*** DATA FOR THIS EXERCISE ***
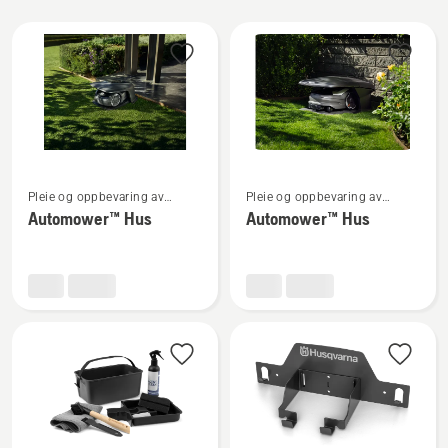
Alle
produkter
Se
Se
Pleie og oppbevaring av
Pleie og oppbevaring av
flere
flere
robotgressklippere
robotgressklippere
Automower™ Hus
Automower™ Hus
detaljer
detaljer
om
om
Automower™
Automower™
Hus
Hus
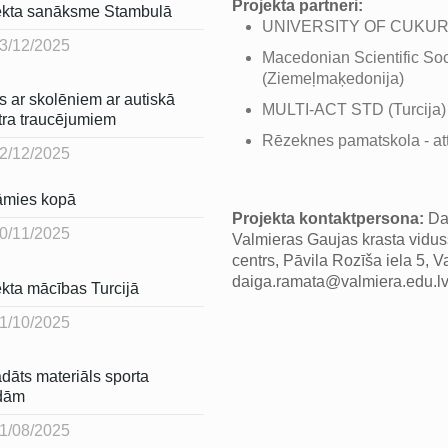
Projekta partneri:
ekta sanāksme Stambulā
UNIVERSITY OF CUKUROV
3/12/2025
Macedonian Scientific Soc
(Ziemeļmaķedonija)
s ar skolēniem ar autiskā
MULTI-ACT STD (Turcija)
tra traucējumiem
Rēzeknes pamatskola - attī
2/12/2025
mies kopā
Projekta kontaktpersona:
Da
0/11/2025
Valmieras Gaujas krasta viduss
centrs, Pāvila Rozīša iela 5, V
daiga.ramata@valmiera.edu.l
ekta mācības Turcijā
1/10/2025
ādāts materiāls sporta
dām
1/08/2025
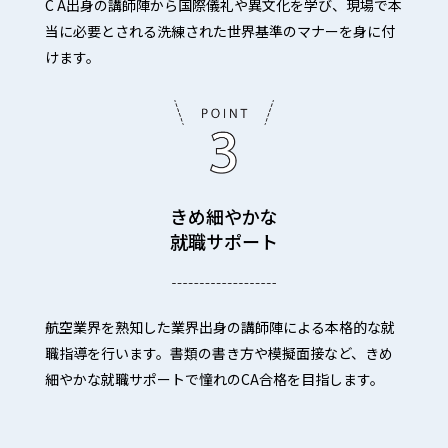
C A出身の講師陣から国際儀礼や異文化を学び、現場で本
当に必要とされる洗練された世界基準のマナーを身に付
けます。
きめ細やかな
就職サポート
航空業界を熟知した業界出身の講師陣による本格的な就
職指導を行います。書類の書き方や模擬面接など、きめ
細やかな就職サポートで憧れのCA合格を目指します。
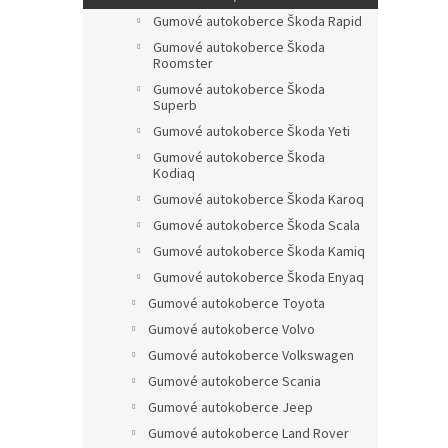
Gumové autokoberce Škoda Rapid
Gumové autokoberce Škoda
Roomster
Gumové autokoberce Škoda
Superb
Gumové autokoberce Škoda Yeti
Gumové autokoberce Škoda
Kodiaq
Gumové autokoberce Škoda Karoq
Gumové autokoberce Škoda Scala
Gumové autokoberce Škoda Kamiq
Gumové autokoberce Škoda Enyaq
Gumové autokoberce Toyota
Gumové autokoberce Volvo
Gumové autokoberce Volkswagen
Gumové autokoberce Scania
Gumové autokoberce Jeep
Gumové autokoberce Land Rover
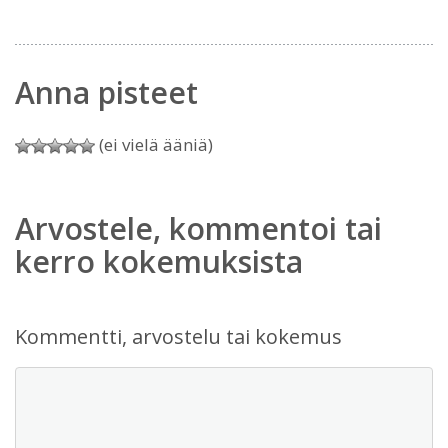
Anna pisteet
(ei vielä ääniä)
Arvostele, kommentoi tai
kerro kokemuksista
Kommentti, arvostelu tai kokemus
*** End of DATA FOR THIS EXERCISE ***
* [WORK REQUEST]
Copy out, from the records above, every line that holds the string "Škoda".

* [RESPONSE]
Gumové autokoberce Škoda Rapid
Gumové autokoberce Škoda
Gumové autokoberce Škoda
Gumové autokoberce Škoda Yeti
Gumové autokoberce Škoda
Gumové autokoberce Škoda Karoq
Gumové autokoberce Škoda Scala
Gumové autokoberce Škoda Kamiq
Gumové autokoberce Škoda Enyaq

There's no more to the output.